* [Task instructions]
A word-for-word reproduction of the data below is needed, with no pictures in it.

Task inputs START

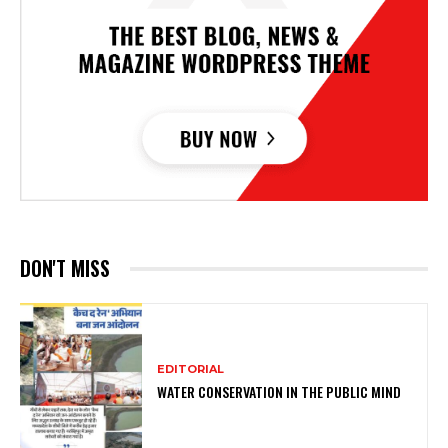
DON'T MISS
EDITORIAL
WATER CONSERVATION IN THE PUBLIC MIND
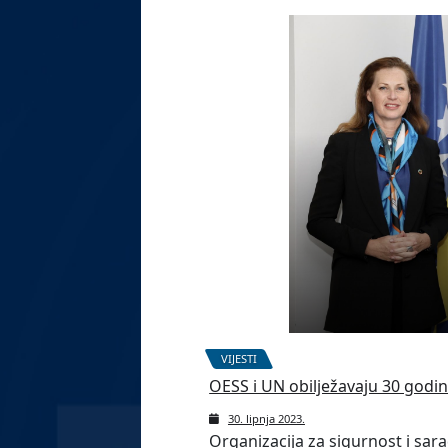
VIJESTI
OESS i UN obilježavaju 30 godin
30. lipnja 2023.
Organizacija za sigurnost i sara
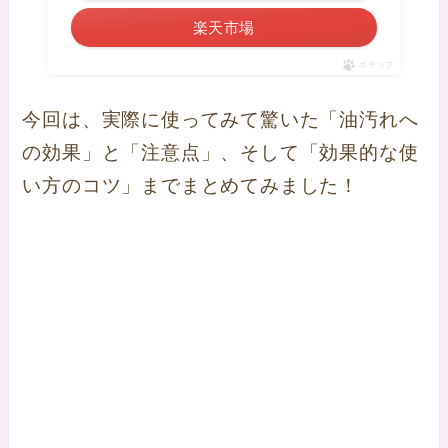
楽天市場
ポチップ
今回は、実際に使ってみて驚いた「油汚れへ
の効果」と「注意点」、そして「効果的な使
い方のコツ」までまとめてみました！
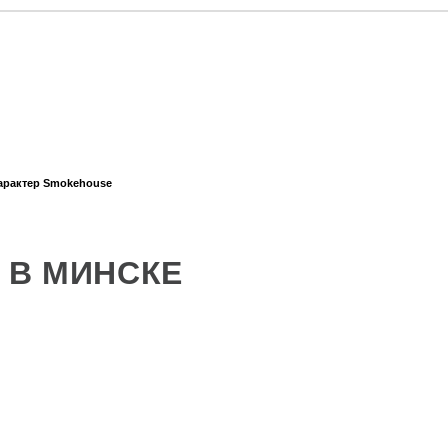
арактер Smokehouse
 В МИНСКЕ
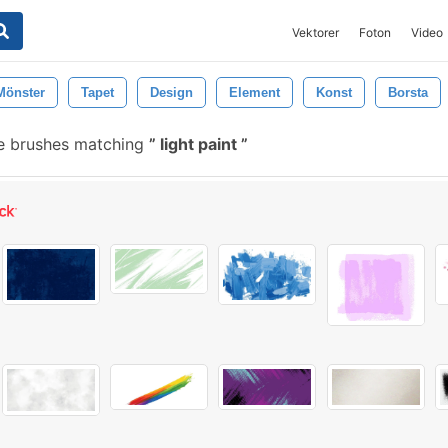
Vektorer
Foton
Video
Mönster
Tapet
Design
Element
Konst
Borsta
e brushes matching
light paint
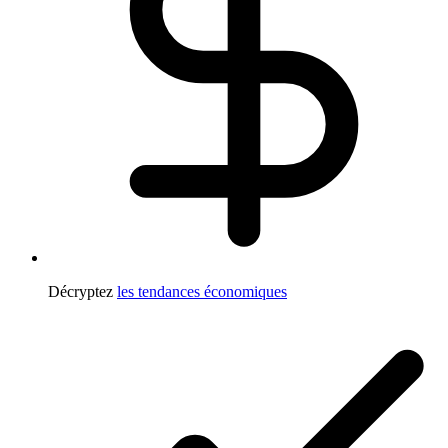
Décryptez
les tendances économiques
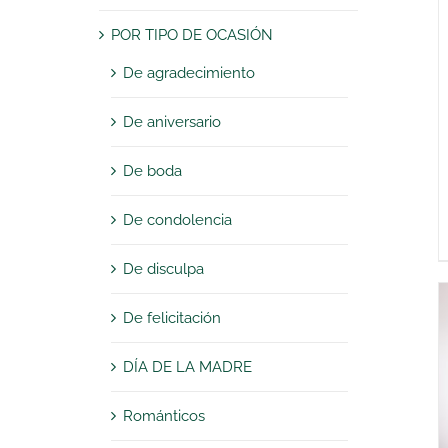
POR TIPO DE OCASIÓN
De agradecimiento
De aniversario
De boda
De condolencia
De disculpa
De felicitación
DÍA DE LA MADRE
Románticos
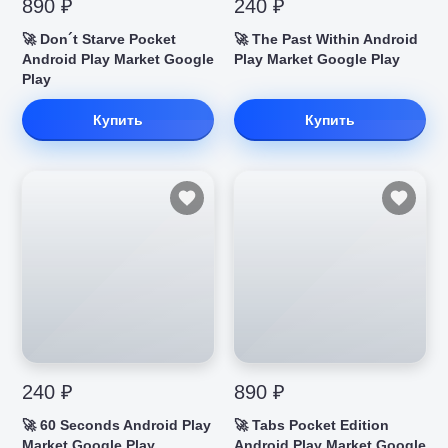
890 ₽
240 ₽
🚀 Don´t Starve Pocket
🚀 The Past Within Android
Android Play Market Google
Play Market Google Play
Play
Купить
Купить
240 ₽
890 ₽
🚀 60 Seconds Android Play
🚀 Tabs Pocket Edition
Market Google Play
Android Play Market Google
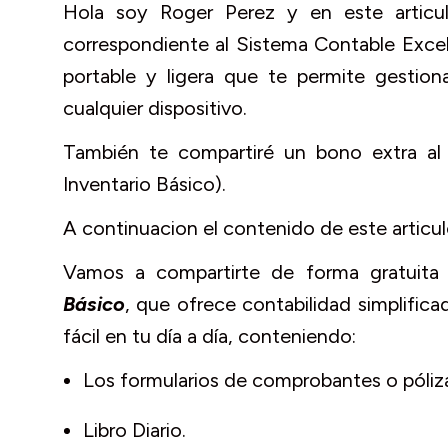
Hola soy Roger Perez y en este articul
correspondiente al Sistema Contable Excel
portable y ligera que te permite gestion
cualquier dispositivo.
También te compartiré un bono extra al f
Inventario Básico).
A continuacion el contenido de este articul
Vamos a compartirte de forma gratuita
Básico
, que ofrece contabilidad simplifica
fácil en tu día a día, conteniendo:
Los formularios de comprobantes o póliz
Libro Diario.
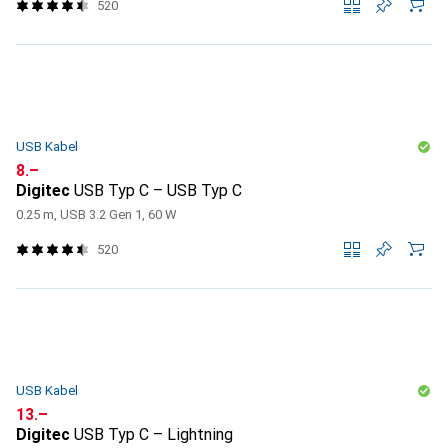
520
USB Kabel
CHF
8.–
Digitec
USB Typ C – USB Typ C
0.25 m, USB 3.2 Gen 1, 60 W
520
USB Kabel
CHF
13.–
Digitec
USB Typ C – Lightning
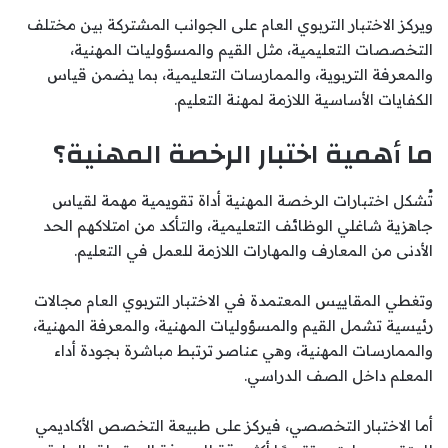
ويركز الاختبار التربوي العام على الجوانب المشتركة بين مختلف
التخصصات التعليمية، مثل القيم والمسؤوليات المهنية،
والمعرفة التربوية، والممارسات التعليمية، بما يضمن قياس
الكفايات الأساسية اللازمة لمهنة التعليم.
ما أهمية اختبار الرخصة المهنية؟
تُشكل اختبارات الرخصة المهنية أداة تقويمية مهمة لقياس
جاهزية شاغلي الوظائف التعليمية، والتأكد من امتلاكهم الحد
الأدنى من المعارف والمهارات اللازمة للعمل في التعليم.
وتغطي المقاييس المعتمدة في الاختبار التربوي العام مجالات
رئيسية تشمل القيم والمسؤوليات المهنية، والمعرفة المهنية،
والممارسات المهنية، وهي عناصر ترتبط مباشرة بجودة أداء
المعلم داخل الصف الدراسي.
أما الاختبار التخصصي، فيركز على طبيعة التخصص الأكاديمي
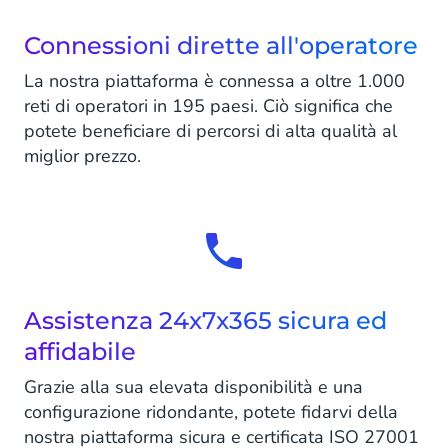
Connessioni dirette all'operatore
La nostra piattaforma è connessa a oltre 1.000
reti di operatori in 195 paesi. Ciò significa che
potete beneficiare di percorsi di alta qualità al
miglior prezzo.
Assistenza 24x7x365 sicura ed
affidabile
Grazie alla sua elevata disponibilità e una
configurazione ridondante, potete fidarvi della
nostra piattaforma sicura e certificata ISO 27001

Task inputs END

* [Written solution]
DON'T MISS
EDITORIAL
WATER CONSERVATION IN THE PUBLIC MIND
VIJESTI
OESS i UN obilježavaju 30 godin
30. lipnja 2023.
Organizacija za sigurnost i sara
楽天市場
ポチップ
今回は、実際に使ってみて驚いた「油汚れへ
の効果」と「注意点」、そして「効果的な使
い方のコツ」までまとめてみました！
арактер Smokehouse
 В МИНСКЕ
Vektorer
Foton
Video
Mönster
Tapet
Design
Element
Konst
Borsta
e brushes matching
light paint
Décryptez
les tendances économiques
POR TIPO DE OCASIÓN
De agradecimiento
De aniversario
De boda
De condolencia
De disculpa
De felicitación
DÍA DE LA MADRE
Románticos
890 ₽
240 ₽
🚀 Don´t Starve Pocket
🚀 The Past Within Android
Android Play Market Google
Play Market Google Play
Play
Купить
Купить
240 ₽
890 ₽
🚀 60 Seconds Android Play
🚀 Tabs Pocket Edition
Market Google Play
Android Play Market Google
Hola soy Roger Perez y en este articul
correspondiente al Sistema Contable Excel
portable y ligera que te permite gestion
cualquier dispositivo.
También te compartiré un bono extra al f
Inventario Básico).
A continuacion el contenido de este articul
Vamos a compartirte de forma gratuita
Básico
, que ofrece contabilidad simplifica
fácil en tu día a día, conteniendo:
Los formularios de comprobantes o póliz
Libro Diario.
520
USB Kabel
CHF
8.–
Digitec
USB Typ C – USB Typ C
0.25 m, USB 3.2 Gen 1, 60 W
520
USB Kabel
CHF
13.–
Digitec
USB Typ C – Lightning
ويركز الاختبار التربوي العام على الجوانب المشتركة بين مختلف
التخصصات التعليمية، مثل القيم والمسؤوليات المهنية،
والمعرفة التربوية، والممارسات التعليمية، بما يضمن قياس
الكفايات الأساسية اللازمة لمهنة التعليم.
ما أهمية اختبار الرخصة المهنية؟
تُشكل اختبارات الرخصة المهنية أداة تقويمية مهمة لقياس
جاهزية شاغلي الوظائف التعليمية، والتأكد من امتلاكهم الحد
الأدنى من المعارف والمهارات اللازمة للعمل في التعليم.
وتغطي المقاييس المعتمدة في الاختبار التربوي العام مجالات
رئيسية تشمل القيم والمسؤوليات المهنية، والمعرفة المهنية،
والممارسات المهنية، وهي عناصر ترتبط مباشرة بجودة أداء
المعلم داخل الصف الدراسي.
أما الاختبار التخصصي، فيركز على طبيعة التخصص الأكاديمي
Connessioni dirette all'operatore
La nostra piattaforma è connessa a oltre 1.000
reti di operatori in 195 paesi. Ciò significa che
potete beneficiare di percorsi di alta qualità al
miglior prezzo.
Assistenza 24x7x365 sicura ed
affidabile
Grazie alla sua elevata disponibilità e una
configurazione ridondante, potete fidarvi della
nostra piattaforma sicura e certificata ISO 27001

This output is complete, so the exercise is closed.